We'll join the train and test set together but add a separate column identifying the set. This is important because we are going to want to apply the same exact procedures to each dataset. It's safest to just join them together and treat them as a single dataframe. Later we can separate out the training and testing data using `train = app[app["TARGET"].notnull()]` and `test = app[app["TARGET"].isnull()]`

In [3]:
# Add identifying column
app_train['set'] = 'train'
app_test['set'] = 'test'
app_test["TARGET"] = np.nan

# Append the dataframes
app = app_train.append(app_test, ignore_index = True, sort = True)

# Featuretools Basics

[Featuretools](https://docs.featuretools.com/#minute-quick-start) is an open-source Python library for automatically creating features out of a set of related tables using a technique called [deep feature synthesis](http://www.jmaxkanter.com/static/papers/DSAA_DSM_2015.pdf). Automated feature engineering, like many topics in machine learning, is a complex subject built upon a foundation of simpler ideas. By going through these ideas one at a time, we can build up our understanding of how featuretools which will later allow for us to get the most out of it.

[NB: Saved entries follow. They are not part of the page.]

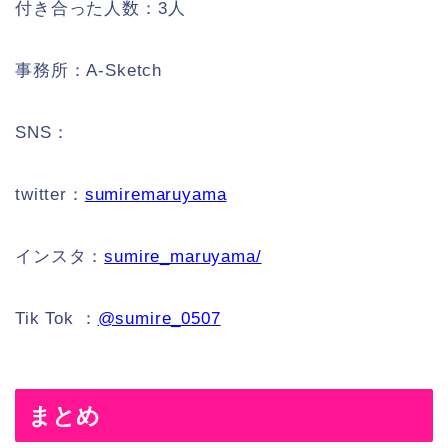
付き合った人数：3人
事務所：A-Sketch
SNS：
twitter：
sumiremaruyama
インスタ：
sumire_maruyama/
Tik Tok ：
@sumire_0507
まとめ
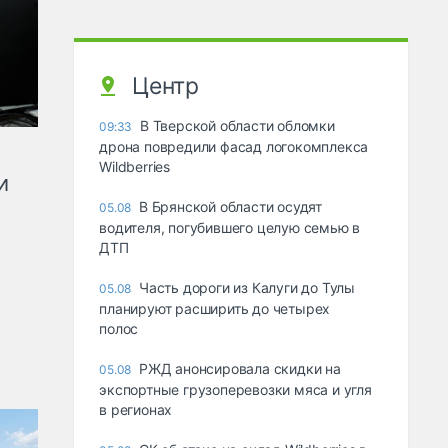
Центр
В Тверской области обломки
09:33
дрона повредили фасад логокомплекса
Wildberries
и
В Брянской области осудят
05.08
водителя, погубившего целую семью в
ДТП
Часть дороги из Калуги до Тулы
05.08
планируют расширить до четырех
полос
РЖД анонсировала скидки на
05.08
экспортные грузоперевозки мяса и угля
в регионах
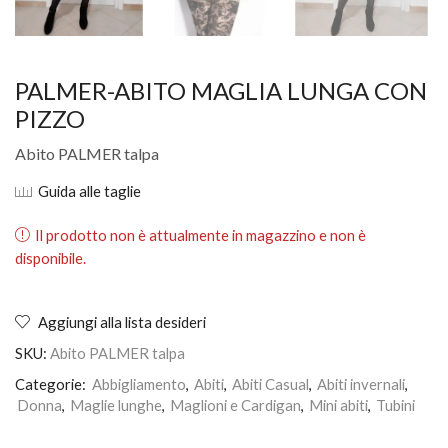
PALMER-ABITO MAGLIA LUNGA CON
PIZZO
Abito PALMER talpa
Guida alle taglie
Il prodotto non è attualmente in magazzino e non è
disponibile.
Aggiungi alla lista desideri
SKU:
Abito PALMER talpa
Categorie:
Abbigliamento
,
Abiti
,
Abiti Casual
,
Abiti invernali
,
Donna
,
Maglie lunghe
,
Maglioni e Cardigan
,
Mini abiti
,
Tubini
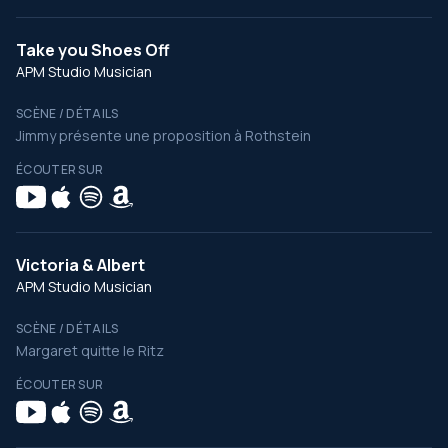
Take you Shoes Off
APM Studio Musician
SCÈNE / DÉTAILS
Jimmy présente une proposition à Rothstein
ÉCOUTER SUR
Victoria & Albert
APM Studio Musician
SCÈNE / DÉTAILS
Margaret quitte le Ritz
ÉCOUTER SUR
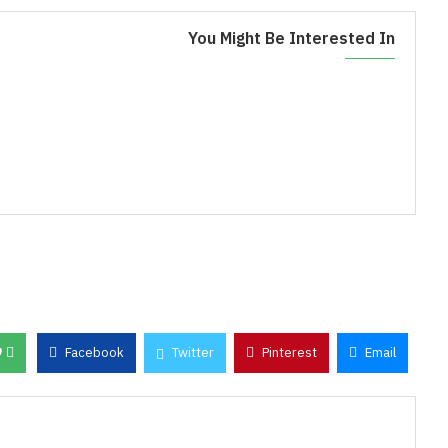
You Might Be Interested In
پ
0
Facebook
Twitter
Pinterest
Email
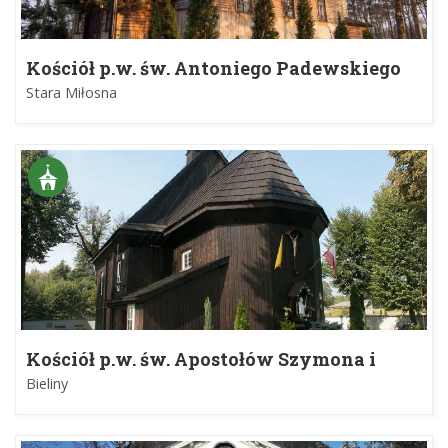
Kościół p.w. św. Antoniego Padewskiego
Stara Miłosna
Kościół p.w. św. Apostołów Szymona i
Judy Tadeusza
Bieliny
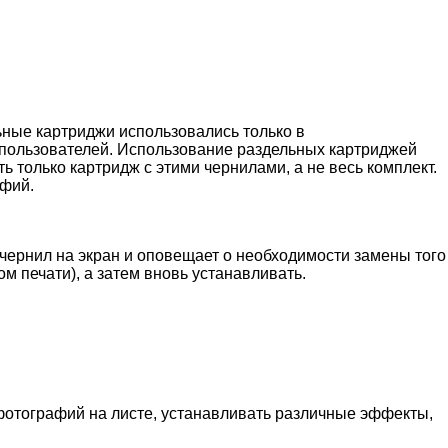
ные картриджи использовались только в
 пользователей. Использование раздельных картриджей
ть только картридж с этими чернилами, а не весь комплект.
афий.
чернил на экран и оповещает о необходимости замены того
 печати), а затем вновь устанавливать.
фотографий на листе, устанавливать различные эффекты,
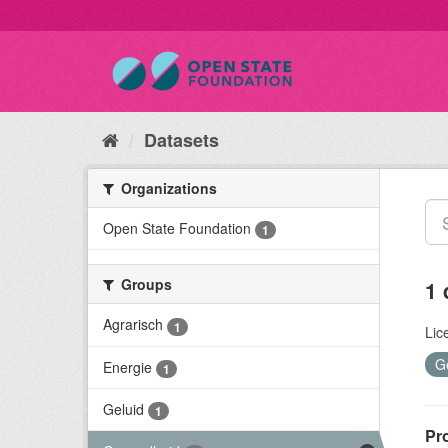
Datasets
Organizations
Open State Foundation
1
Groups
1 
Agrarisch
1
Lic
G
Energie
1
Geluid
1
Pr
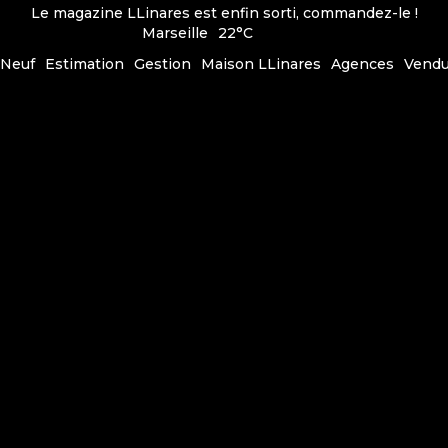
Le magazine LLinares est enfin sorti, commandez-le !
Marseille
22°C
Neuf
Estimation
Gestion
Maison LLinares
Agences
Vend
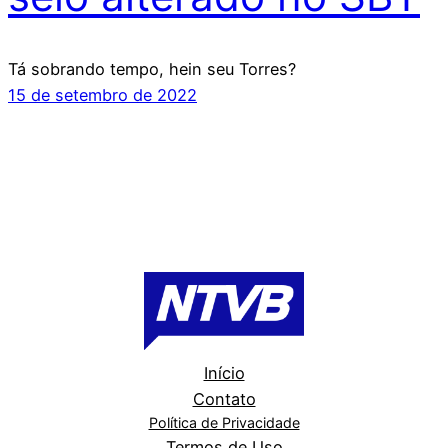
Tá sobrando tempo, hein seu Torres?
15 de setembro de 2022
Início
Contato
Política de Privacidade
Termos de Uso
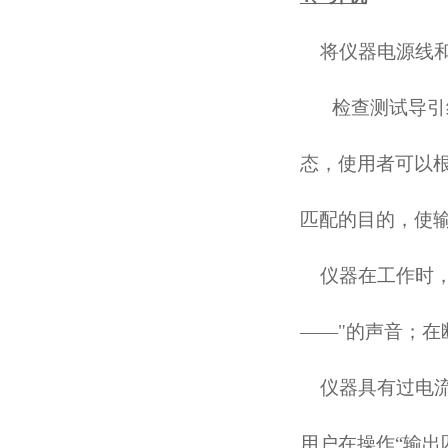
将仪器电源线
检查测试导引
态，使用者可以
匹配的目的，使
仪器在工作时
——"的声音；在
仪器具有过电
用户在操作
“输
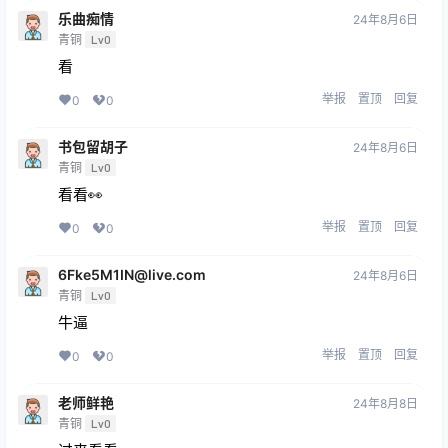
乐曲痴情
24年8月6日
青铜
Lv0
看
举报
置顶
回复
0
0
书包留胡子
24年8月6日
青铜
Lv0
看看👀
举报
置顶
回复
0
0
6Fke5M1IN@live.com
24年8月6日
青铜
Lv0
牛逼
举报
置顶
回复
0
0
老师鲜艳
24年8月8日
青铜
Lv0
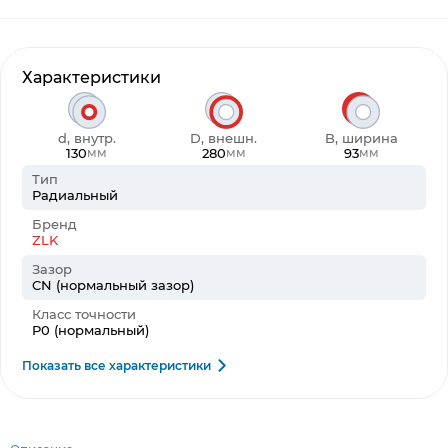
Характеристики
d, внутр.
D, внешн.
B, ширина
130
280
93
мм
мм
мм
Тип
Радиальный
Бренд
ZLK
Зазор
CN (нормальный зазор)
Класс точности
P0 (нормальный)
Показать все характеристики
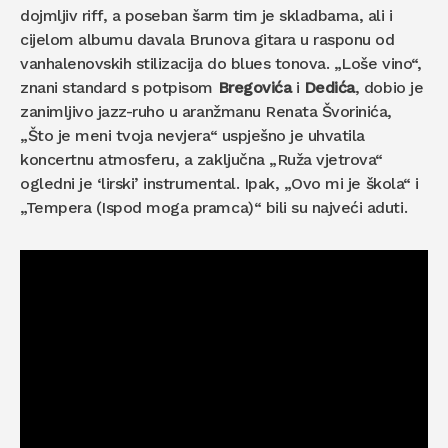
dojmljiv riff, a poseban šarm tim je skladbama, ali i
cijelom albumu davala Brunova gitara u rasponu od
vanhalenovskih stilizacija do blues tonova. „Loše vino“,
znani standard s potpisom
Bregovića
i
Dedića
, dobio je
zanimljivo jazz-ruho u aranžmanu Renata Švorinića,
„Što je meni tvoja nevjera“ uspješno je uhvatila
koncertnu atmosferu, a zaključna „Ruža vjetrova“
ogledni je ‘lirski’ instrumental. Ipak, „Ovo mi je škola“ i
„Tempera (Ispod moga pramca)“ bili su najveći aduti.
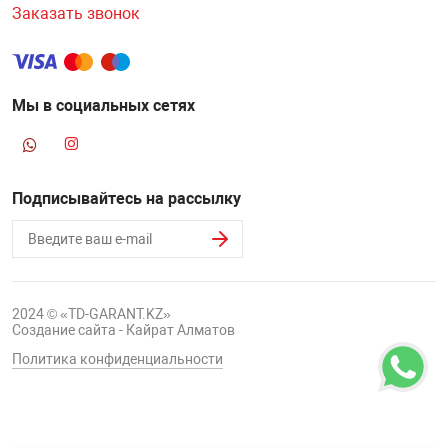
Заказать звонок
Мы в социальных сетях
Подписывайтесь на рассылку
2024 © «TD-GARANT.KZ»
Создание сайта - Кайрат Алматов
Политика конфиденциальности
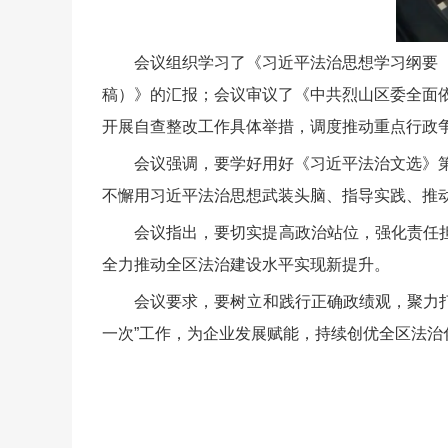
会议组织学习了《习近平法治思想学习纲要（
稿）》的汇报；会议审议了《中共烈山区委全面依
开展自查整改工作具体举措，调度推动重点行政
会议强调，要学好用好《习近平法治文选》第
不懈用习近平法治思想武装头脑、指导实践、推
会议指出，要切实提高政治站位，强化责任
全力推动全区法治建设水平实现新提升。
会议要求，要树立和践行正确政绩观，聚力打
一次”工作，为企业发展赋能，持续创优全区法治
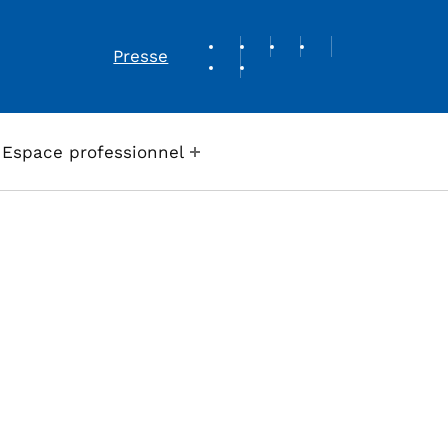
REVUE DE PRESSE
Presse
Espace professionnel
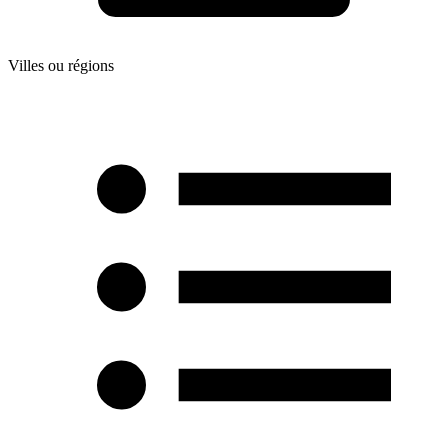
Villes ou régions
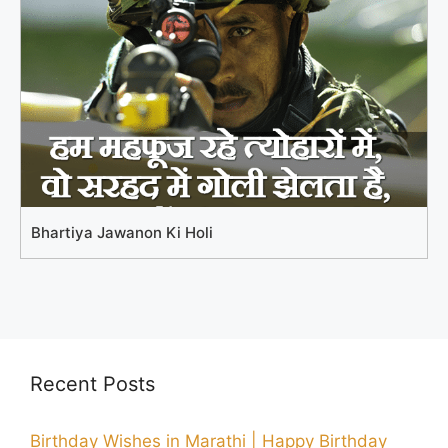
Bhartiya Jawanon Ki Holi
Recent Posts
Birthday Wishes in Marathi | Happy Birthday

There are a few concepts that we will cover along the way:

* [Entities and EntitySets](https://docs.featuretools.com/loading_data/using_entitysets.html)
* [Relationships between tables](https://docs.featuretools.com/loading_data/using_entitysets.html#adding-a-relationship)
* [Feature primitives](https://docs.featuretools.com/automated_feature_engineering/primitives.html): aggregations and transformations
* [Deep feature synthesis](https://docs.featuretools.com/automated_feature_engineering/afe.html)

# Entities and Entitysets

An entity is simply a table or in Pandas, a `dataframe`. The observations are in the rows and the features in the columns. An entity in featuretools must have a unique index where none of the elements are duplicated.  Currently, only `app`, `bureau`, and `previous` have unique indices (`SK_ID_CURR`, `SK_ID_BUREAU`, and `SK_ID_PREV` respectively). For the other dataframes, we must pass in `make_index = True` and then specify the name of the index. Entities can also have time indices where each entry is identified by a unique time. (There are not datetimes in any of the data, but there are relative times, given in months or days, that we could consider treating as time variables).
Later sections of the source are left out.